Last night I had a nightmare in which my father had died. Given his health isn’t the best these days that’s a real possibility. Given that I’ve been having some precognitive dreams lately I was particularly concerned, although this dream did not have the short piece of time quality that my precognitive dreams tend to have. Rather, I was still working at the telephone company (Qwest), which I left twenty years ago and which has subsequently been acquired by CenturyLink, and one of the supervisors I worked under, George Breckenridge, was the one who told me he had passed.
There are unsettled issues between us and I don’t know how to settle them, he wants to know why I did some things I did, but if I answer that honestly he thinks I’m blaming him and gets defensive. I don’t blame anyone for what I did except myself. Certainly other people helped set up the circumstances but I made the poor decisions I did.

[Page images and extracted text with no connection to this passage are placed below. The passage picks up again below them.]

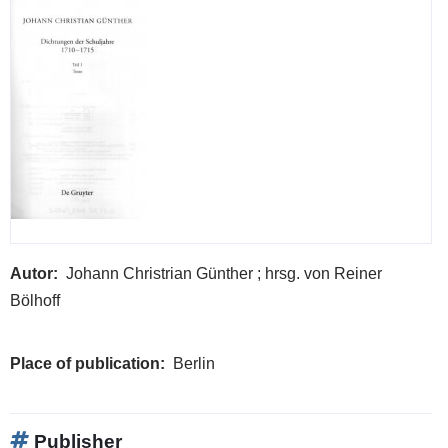
Autor
Johann Christrian Günther ; hrsg. von Reiner
Bölhoff
Place of publication
Berlin
Publisher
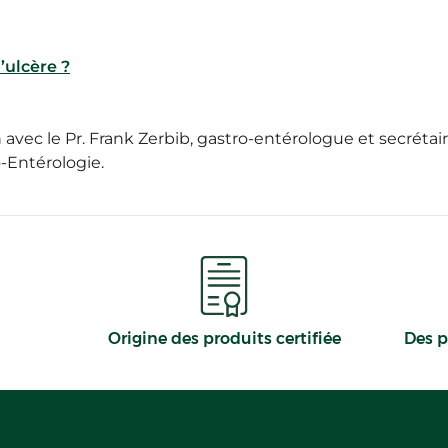
’ulcère ?
on avec le Pr. Frank Zerbib, gastro-entérologue et secrétai
-Entérologie.
Origine des produits certifiée
Des p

I kind of feel like Austin Powers in the in the Goldmember film, where he has a list of things to do before I die, the last thing on the list is Earn Daddy’s respect. I know in my lifetime that ain’t going to happen and certainly not in his. I don’t feel there is anything I can do to be worthy of his love let alone his respect.
This has left me in a bit of a depressed state today, also a little anxiety since I know it’s inevitable, it’s only a question of when, and then I know it will feel like there isn’t any buffer between me and my own death although I know in reality that doesn’t really ever change, save when I actually die.
There are times when I’m tempted to hasten my own death, but I don’t want to leave my wife alone, especially after she waited for me through my prison sentence, I don’t want to hurt my kids, even those that won’t speak to me, and I have a responsibility to my customers that I take seriously.
I tried to call today but no answer. Just got one of those generic I’m not home messages that you get when you don’t set up your voice mail box. The phone has been dead all day, nobody has called me.
If anyone out there is into intercessory prayer, please ask God to help me sort this out, I can’t do it on my own.